Gempa Besar Pasti Terjadi

Sudah ada Tiga Gempa Utama

AHLI geologi dari Pusat Geoteknologi Lembaga Ilmu Pengetahuan Indonesia (LIPI) Dr Danny Hilman Natawidjaja menyebutkan kemungkinan gempa besar pasti terjadi di pesisir barat Sumatera. Namun laksana ajal, tidak ada yang tahu kapan itu akan terjadi. Bisa saja terjadi dalam bilangan hari, minggu, bulan atau mungkin tahunan. Namun masyarakat diminta untuk tetap waspada, bukannya panik.
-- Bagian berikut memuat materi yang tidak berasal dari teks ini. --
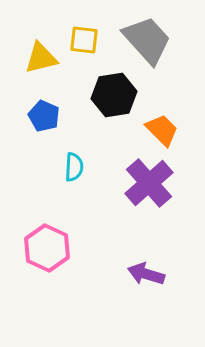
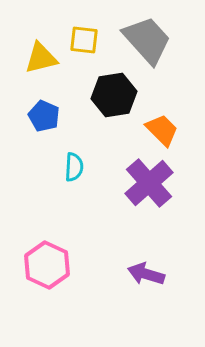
pink hexagon: moved 17 px down
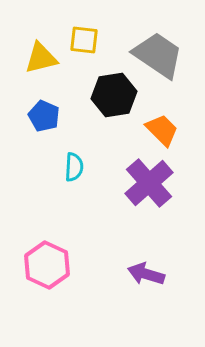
gray trapezoid: moved 11 px right, 15 px down; rotated 14 degrees counterclockwise
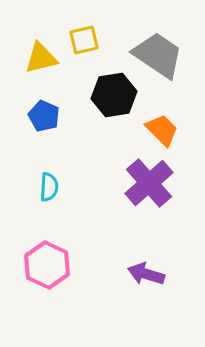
yellow square: rotated 20 degrees counterclockwise
cyan semicircle: moved 25 px left, 20 px down
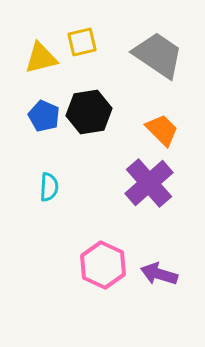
yellow square: moved 2 px left, 2 px down
black hexagon: moved 25 px left, 17 px down
pink hexagon: moved 56 px right
purple arrow: moved 13 px right
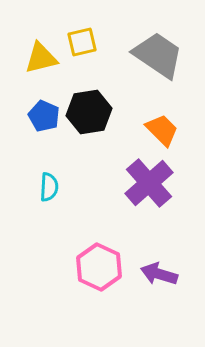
pink hexagon: moved 4 px left, 2 px down
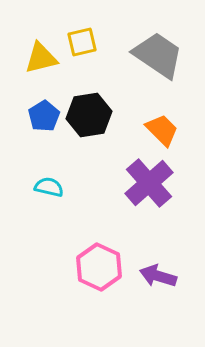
black hexagon: moved 3 px down
blue pentagon: rotated 16 degrees clockwise
cyan semicircle: rotated 80 degrees counterclockwise
purple arrow: moved 1 px left, 2 px down
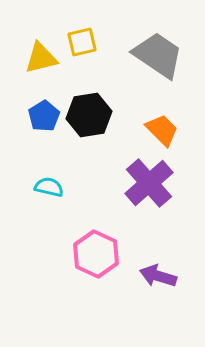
pink hexagon: moved 3 px left, 13 px up
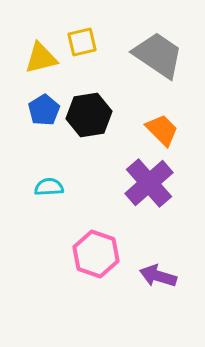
blue pentagon: moved 6 px up
cyan semicircle: rotated 16 degrees counterclockwise
pink hexagon: rotated 6 degrees counterclockwise
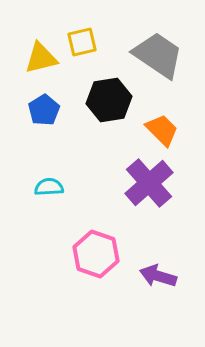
black hexagon: moved 20 px right, 15 px up
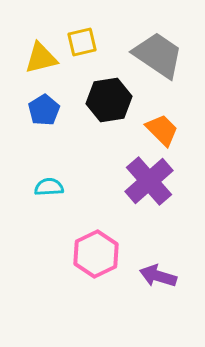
purple cross: moved 2 px up
pink hexagon: rotated 15 degrees clockwise
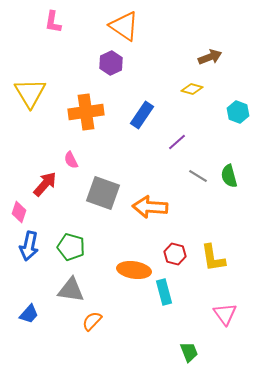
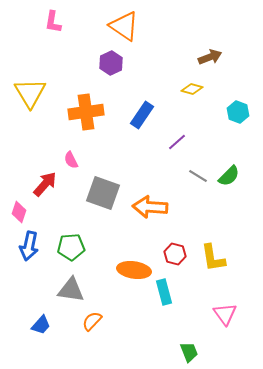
green semicircle: rotated 120 degrees counterclockwise
green pentagon: rotated 20 degrees counterclockwise
blue trapezoid: moved 12 px right, 11 px down
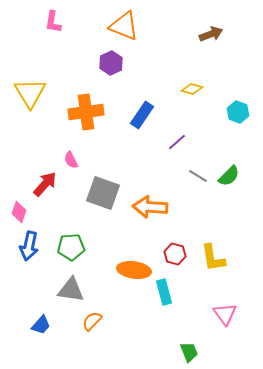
orange triangle: rotated 12 degrees counterclockwise
brown arrow: moved 1 px right, 23 px up
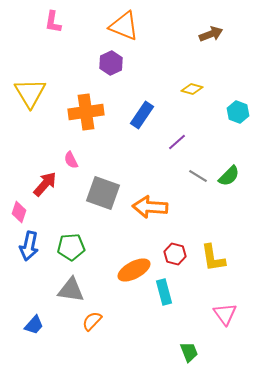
orange ellipse: rotated 36 degrees counterclockwise
blue trapezoid: moved 7 px left
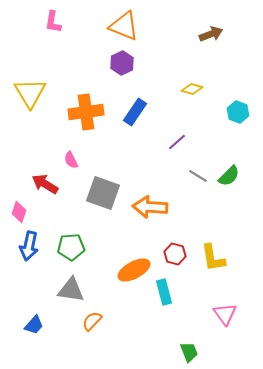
purple hexagon: moved 11 px right
blue rectangle: moved 7 px left, 3 px up
red arrow: rotated 100 degrees counterclockwise
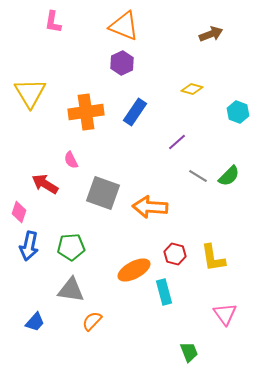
blue trapezoid: moved 1 px right, 3 px up
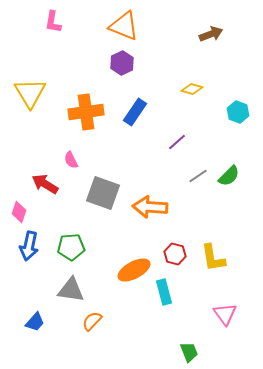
gray line: rotated 66 degrees counterclockwise
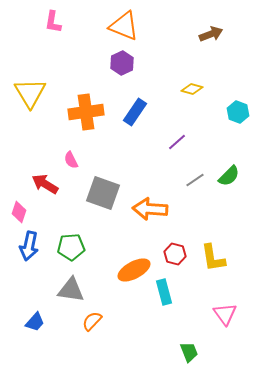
gray line: moved 3 px left, 4 px down
orange arrow: moved 2 px down
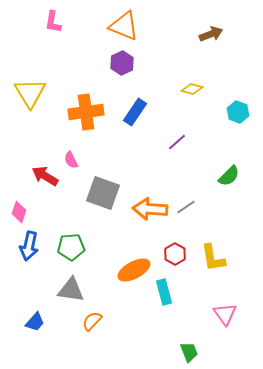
gray line: moved 9 px left, 27 px down
red arrow: moved 8 px up
red hexagon: rotated 15 degrees clockwise
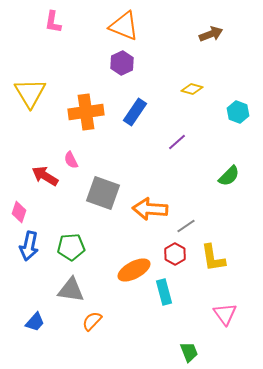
gray line: moved 19 px down
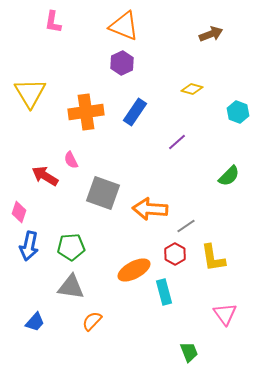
gray triangle: moved 3 px up
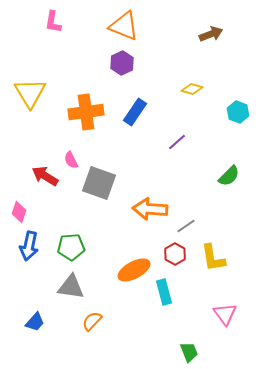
gray square: moved 4 px left, 10 px up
“Kami menyadari informasi ilmiah ini dapat membuat masyarakat yang sudah resah dan panik menjadi bertambah panik. Di lain pihak, menyembunyikan informasi ini pun tidak juga dapat dikatakan bijaksana karena menyangkut keselamatan orang banyak. Harapan kita, informasi ini dapat disikapi dengan arif dan diikuti dengan kewaspadaan serta tindakan yang sebijak mungkin,” tulis Danny dalam laporan singkatnya seputar rentetan gempa besar di kawasan Mentawai, Bengkulu dan Sumatera Barat.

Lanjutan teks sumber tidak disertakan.